Petar Maksimovic

Petar Maksimovic

Professor

Contact Information

Research Interests: Experimental high-energy physics; hadron colliders

Education: PhD, Massachusetts Institute of Technology

Petar Maksimovic received his PhD from Massachusetts Institute of Technology in 1998. After a postdoctoral position at Harvard University, he joined the Johns Hopkins University Department of Physics and Astronomy in 2001.

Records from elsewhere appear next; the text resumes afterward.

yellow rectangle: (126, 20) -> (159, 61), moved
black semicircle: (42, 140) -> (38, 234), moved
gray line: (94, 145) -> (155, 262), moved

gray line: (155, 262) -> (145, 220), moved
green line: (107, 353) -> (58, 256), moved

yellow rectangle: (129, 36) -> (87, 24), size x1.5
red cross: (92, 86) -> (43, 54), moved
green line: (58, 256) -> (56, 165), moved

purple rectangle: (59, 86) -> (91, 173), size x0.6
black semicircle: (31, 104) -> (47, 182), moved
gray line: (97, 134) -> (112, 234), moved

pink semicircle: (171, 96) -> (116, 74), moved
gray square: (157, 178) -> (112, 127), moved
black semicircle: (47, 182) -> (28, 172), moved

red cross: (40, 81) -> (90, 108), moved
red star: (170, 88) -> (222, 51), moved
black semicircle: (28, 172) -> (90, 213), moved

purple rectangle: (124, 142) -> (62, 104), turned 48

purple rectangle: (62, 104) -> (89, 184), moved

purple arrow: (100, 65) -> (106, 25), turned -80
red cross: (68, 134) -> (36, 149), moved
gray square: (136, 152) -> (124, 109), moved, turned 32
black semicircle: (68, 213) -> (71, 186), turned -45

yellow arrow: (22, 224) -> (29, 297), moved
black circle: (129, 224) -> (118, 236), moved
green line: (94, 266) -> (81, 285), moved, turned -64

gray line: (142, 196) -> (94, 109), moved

Maksimovic is a member of the CMS experiment on the Large Hadron Collider, and his current research interests revolve around signatures of the physics beyond the standard model of elementary particles. In particular, he is interested in searches for new heavy particles that decay into standard model's heavyweights—top quark, W or Z bosons, or the newly discovered Higgs. If the new states are very heavy, then top, W, Z, or Higgs are often ultra-relativistic, and when they decay hadronically, the decay products form a single "jet." Maksimovic pioneered several of the techniques for identifying such merged jets, and used such "top tagging" and "W/Z/Higgs-tagging" in searches for physics beyond the standard model.

Maksimovic has been selected as an Outstanding Junior Investigator by the Department of Energy, and a Sloan Fellow, both in 2004. In 2012, he also received the JHU Alumni Award for Excellence in Teaching.